» What the task requires:
The answer is to be all of the data below, reproduced exactly.

Collected data entries:
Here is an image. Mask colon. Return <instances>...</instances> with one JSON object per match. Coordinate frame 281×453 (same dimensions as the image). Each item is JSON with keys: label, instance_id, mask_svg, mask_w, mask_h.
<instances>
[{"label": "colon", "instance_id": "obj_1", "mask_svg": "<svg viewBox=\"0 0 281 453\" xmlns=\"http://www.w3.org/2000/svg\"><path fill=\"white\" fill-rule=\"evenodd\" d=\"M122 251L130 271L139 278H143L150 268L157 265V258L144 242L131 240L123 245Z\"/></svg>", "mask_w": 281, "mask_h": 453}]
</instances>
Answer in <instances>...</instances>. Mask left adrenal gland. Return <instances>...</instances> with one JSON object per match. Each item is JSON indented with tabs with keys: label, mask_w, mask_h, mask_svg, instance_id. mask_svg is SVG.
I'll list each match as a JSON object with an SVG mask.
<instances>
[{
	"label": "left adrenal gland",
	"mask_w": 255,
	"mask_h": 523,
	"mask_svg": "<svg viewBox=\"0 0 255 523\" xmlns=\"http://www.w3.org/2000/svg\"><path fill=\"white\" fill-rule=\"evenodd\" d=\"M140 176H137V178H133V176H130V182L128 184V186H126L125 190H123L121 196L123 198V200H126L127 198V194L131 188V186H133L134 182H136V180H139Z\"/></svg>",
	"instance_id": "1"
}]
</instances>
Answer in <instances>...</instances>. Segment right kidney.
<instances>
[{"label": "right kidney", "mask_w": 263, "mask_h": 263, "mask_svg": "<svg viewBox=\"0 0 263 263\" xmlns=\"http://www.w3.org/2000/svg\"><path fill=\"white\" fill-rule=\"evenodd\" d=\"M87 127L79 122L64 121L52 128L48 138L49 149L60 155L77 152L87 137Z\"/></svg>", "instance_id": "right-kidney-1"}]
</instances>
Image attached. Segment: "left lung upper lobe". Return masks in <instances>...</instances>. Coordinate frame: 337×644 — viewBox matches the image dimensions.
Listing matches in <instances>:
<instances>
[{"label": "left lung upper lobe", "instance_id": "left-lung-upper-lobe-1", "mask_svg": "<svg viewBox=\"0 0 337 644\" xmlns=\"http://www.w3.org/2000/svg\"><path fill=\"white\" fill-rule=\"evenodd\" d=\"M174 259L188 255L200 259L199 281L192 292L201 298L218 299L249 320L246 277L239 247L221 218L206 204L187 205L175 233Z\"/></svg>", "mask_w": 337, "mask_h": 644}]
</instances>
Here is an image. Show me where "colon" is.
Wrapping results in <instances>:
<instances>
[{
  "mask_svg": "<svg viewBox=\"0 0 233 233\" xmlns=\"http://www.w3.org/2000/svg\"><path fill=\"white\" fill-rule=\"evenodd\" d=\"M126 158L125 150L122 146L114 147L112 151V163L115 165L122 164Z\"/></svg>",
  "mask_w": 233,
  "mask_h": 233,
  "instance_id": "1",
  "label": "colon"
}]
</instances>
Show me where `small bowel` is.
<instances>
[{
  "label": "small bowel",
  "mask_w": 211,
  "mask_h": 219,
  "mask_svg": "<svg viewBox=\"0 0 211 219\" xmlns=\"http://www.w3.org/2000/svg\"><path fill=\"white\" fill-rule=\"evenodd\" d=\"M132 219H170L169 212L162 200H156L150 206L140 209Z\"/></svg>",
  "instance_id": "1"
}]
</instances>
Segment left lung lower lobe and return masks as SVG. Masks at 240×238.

» Solved problem:
Here is an image. Mask colon. Return <instances>...</instances> with one JSON object per match. Coordinate frame 281×453 (same dimensions as the image). Each item is JSON with keys: label, instance_id, mask_svg, mask_w, mask_h.
<instances>
[{"label": "colon", "instance_id": "obj_1", "mask_svg": "<svg viewBox=\"0 0 281 453\" xmlns=\"http://www.w3.org/2000/svg\"><path fill=\"white\" fill-rule=\"evenodd\" d=\"M122 251L130 271L139 278H143L150 268L157 265V258L144 242L131 240L123 245Z\"/></svg>", "mask_w": 281, "mask_h": 453}]
</instances>
Answer in <instances>...</instances>. Mask left adrenal gland. Return <instances>...</instances> with one JSON object per match. Each item is JSON indented with tabs with keys: label, mask_w, mask_h, mask_svg, instance_id. mask_svg is SVG.
I'll list each match as a JSON object with an SVG mask.
<instances>
[{
	"label": "left adrenal gland",
	"mask_w": 255,
	"mask_h": 523,
	"mask_svg": "<svg viewBox=\"0 0 255 523\" xmlns=\"http://www.w3.org/2000/svg\"><path fill=\"white\" fill-rule=\"evenodd\" d=\"M140 176H137V178H133V176H130V182L128 184V186H126L125 190H123L121 196L123 198V200H126L127 198V194L131 188V186H133L134 182H136V180H139Z\"/></svg>",
	"instance_id": "1"
}]
</instances>
Answer in <instances>...</instances>. Segment right kidney.
<instances>
[{"label": "right kidney", "mask_w": 263, "mask_h": 263, "mask_svg": "<svg viewBox=\"0 0 263 263\" xmlns=\"http://www.w3.org/2000/svg\"><path fill=\"white\" fill-rule=\"evenodd\" d=\"M87 127L79 122L64 121L52 128L48 138L49 149L60 155L77 152L87 137Z\"/></svg>", "instance_id": "right-kidney-1"}]
</instances>
Image attached. Segment: "left lung upper lobe". Return masks in <instances>...</instances>. Coordinate frame: 337×644 — viewBox matches the image dimensions.
Listing matches in <instances>:
<instances>
[{"label": "left lung upper lobe", "instance_id": "left-lung-upper-lobe-1", "mask_svg": "<svg viewBox=\"0 0 337 644\" xmlns=\"http://www.w3.org/2000/svg\"><path fill=\"white\" fill-rule=\"evenodd\" d=\"M174 259L188 255L200 259L199 281L192 292L201 298L218 299L249 320L246 277L239 247L221 218L206 204L187 205L175 233Z\"/></svg>", "mask_w": 337, "mask_h": 644}]
</instances>
Here is an image. Show me where "colon" is.
Wrapping results in <instances>:
<instances>
[{
  "mask_svg": "<svg viewBox=\"0 0 233 233\" xmlns=\"http://www.w3.org/2000/svg\"><path fill=\"white\" fill-rule=\"evenodd\" d=\"M126 158L125 150L122 146L114 147L112 151V163L115 165L122 164Z\"/></svg>",
  "mask_w": 233,
  "mask_h": 233,
  "instance_id": "1",
  "label": "colon"
}]
</instances>
Show me where `small bowel` is.
<instances>
[{
  "label": "small bowel",
  "mask_w": 211,
  "mask_h": 219,
  "mask_svg": "<svg viewBox=\"0 0 211 219\" xmlns=\"http://www.w3.org/2000/svg\"><path fill=\"white\" fill-rule=\"evenodd\" d=\"M132 219H170L169 212L162 200H156L150 206L140 209Z\"/></svg>",
  "instance_id": "1"
}]
</instances>
Segment left lung lower lobe and return masks as SVG. Masks at 240×238.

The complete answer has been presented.